The exodus, which coincides with a biting winter, is one of the largest since the start in 2011 of a conflict during which more than half of the country's pre-war population of 20 million has been displaced.
"This latest displacement compounds an already dire humanitarian situation on the ground, when over 400,000 people were displaced from the end of April through the end of August, many of them multiple times," Swanson said.
He said the UN was alarmed by the plight of more than three million people, half of them displaced from their homes, who live in Idlib province and surrounding areas.
Assad's assault on Idlib, Aleppo
Assad regime forces, backed by Russian and other allied militias, have in recent weeks ramped up the pressure on the last opposition and rebel-controlled pocket.
They have retaken dozens of villages and some major towns, including the erstwhile rebel bastion of Maarat al Numan, and are pushing northwards, sending displaced populations ever closer to the Turkish border.
Turkey, which already hosts millions of Syrian refugees, is keen to stop another mass influx.
Some mountainous areas of northern Syria face sub-zero temperatures most winters and relief efforts have been stepped up once again.
The World Health Organization expressed concern on Monday that the conditions in the violence-plagued region were conducive to the outbreak of diseases.
The situation "characterised by lack of access and medicine, insufficient hygiene, chaos, and mass displacement – poses a significant risk of outbreaks of measles, diarrhoeal diseases and other diseases," WHO regional emergency director Rick Brennan said.
UN chief Antonio Guterres on Saturday urged all sides to halt the violence and allow for the necessary humanitarian effort to take place.
Syrian forces are conducting a two-pronged offensive on the Idlib enclave, from the south of the province where they have already reconquered much ground, and from the province of Aleppo to the west.
'Syrian peace process not ended'
Amid continued carnage and hundreds of thousands of civilians fleeing northwestern Syria, the Astana and Sochi peace processes for Syria have not completely ended but are damaged, said Turkey’s foreign minister on Tuesday.
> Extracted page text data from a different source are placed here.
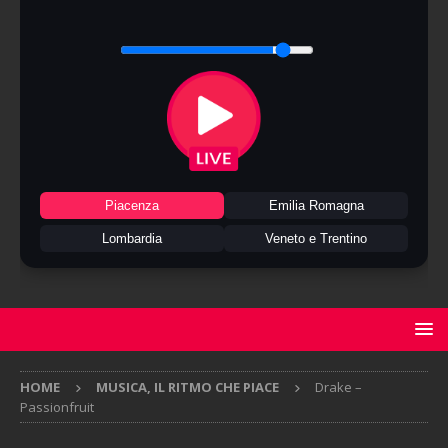
Piacenza
Emilia Romagna
Lombardia
Veneto e Trentino
HOME
MUSICA, IL RITMO CHE PIACE
Drake –
Passionfruit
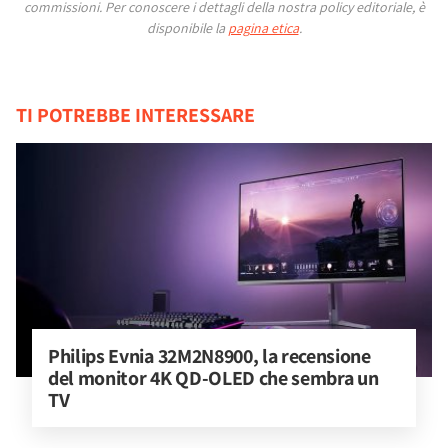
commissioni.
Per conoscere i dettagli della nostra policy editoriale, è
disponibile la
pagina etica
.
TI POTREBBE INTERESSARE
Philips Evnia 32M2N8900, la recensione 
del monitor 4K QD-OLED che sembra un 
TV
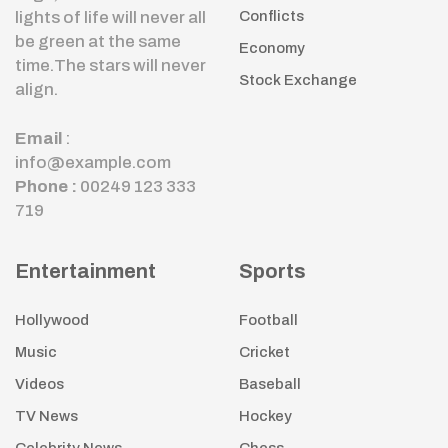
lights of life will never all
Conflicts
be green at the same
Economy
time.The stars will never
Stock Exchange
align.
Email
:
info@example.com
Phone :
00249 123 333
719
Entertainment
Sports
Hollywood
Football
Music
Cricket
Videos
Baseball
TV News
Hockey
Celebrity News
Chess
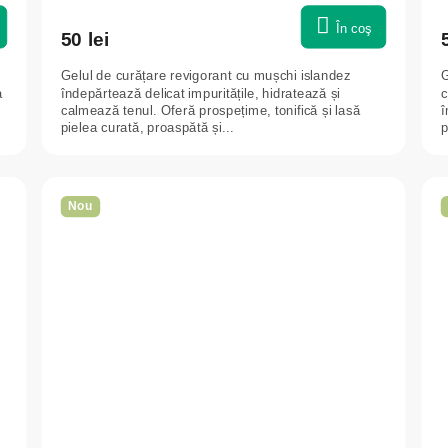
În coş
50 lei
Gelul de curățare revigorant cu mușchi islandez
G
a
îndepărtează delicat impuritățile, hidratează și
c
calmează tenul. Oferă prospețime, tonifică și lasă
î
pielea curată, proaspătă și...
p
Nou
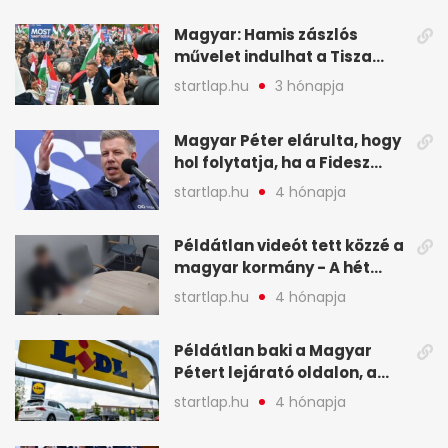
Magyar: Hamis zászlós
művelet indulhat a Tisza
ellen a választás napján - A
startlap.hu
3 hónapja
hét legfontosabb eseményei
képekben
Magyar Péter elárulta, hogy
hol folytatja, ha a Fidesz
nyeri a választást - A hét
startlap.hu
4 hónapja
legfontosabb hírei
képekben
Példátlan videót tett közzé a
magyar kormány - A hét
legfontosabb hírei
startlap.hu
4 hónapja
képekben
Példátlan baki a Magyar
Pétert lejárató oldalon, a
Lidlnek azonnal lépnie
startlap.hu
4 hónapja
kellett - A hét legfontosabb
hírei képekben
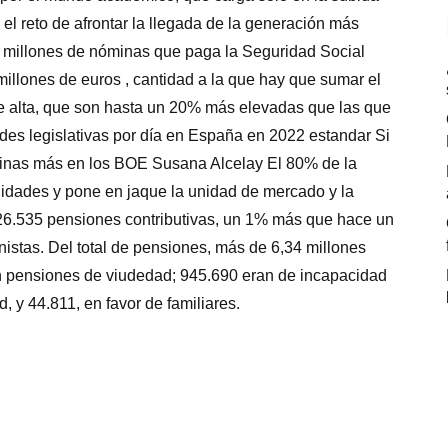
el reto de afrontar la llegada de la generación más
ez millones de nóminas que paga la Seguridad Social
millones de euros , cantidad a la que hay que sumar el
de alta, que son hasta un 20% más elevadas que las que
des legislativas por día en España en 2022 estandar Si
ginas más en los BOE Susana Alcelay El 80% de la
idades y pone en jaque la unidad de mercado y la
026.535 pensiones contributivas, un 1% más que hace un
istas. Del total de pensiones, más de 6,34 millones
an pensiones de viudedad; 945.690 eran de incapacidad
 y 44.811, en favor de familiares.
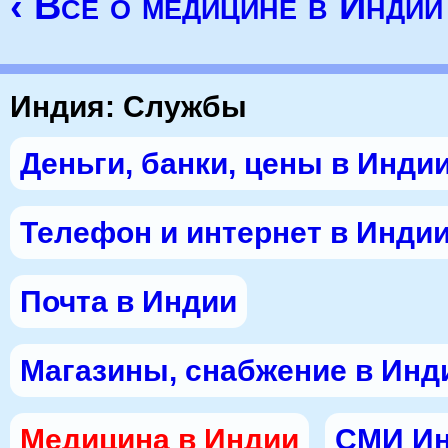
‹ Все о медицине в Индии
Индия: Службы
Деньги, банки, цены в Инди
Телефон и интернет в Инди
Почта в Индии
Магазины, снабжение в Инд
Медицина в Индии
СМИ И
Russia can't make excuses for the Assad regime by saying “we can’t fully control the regime”, Mevlut Cavusoglu told reporters after an Asia Anew meeting in the Turkish capital Ankara.
Cavusoglu voiced concerns about the health of the Astana peace process, launched in 2017 in the former Kazakh capital, and the Sochi process, which in September 2018 established an oft-violated ceasefire for Idlib, northwestern Syria.
On Monday, an Assad regime attack in Idlib, near the area in which Turkey has carried out anti-terrorism operations, killed seven Turkish soldiers and one civilian contractor working with the Turkish military.
After the deadly attack, Turkey struck over 50 targets in retaliation and killed 76 Syrian regime soldiers, according to Turkish Defence Minister Hulusi Akar.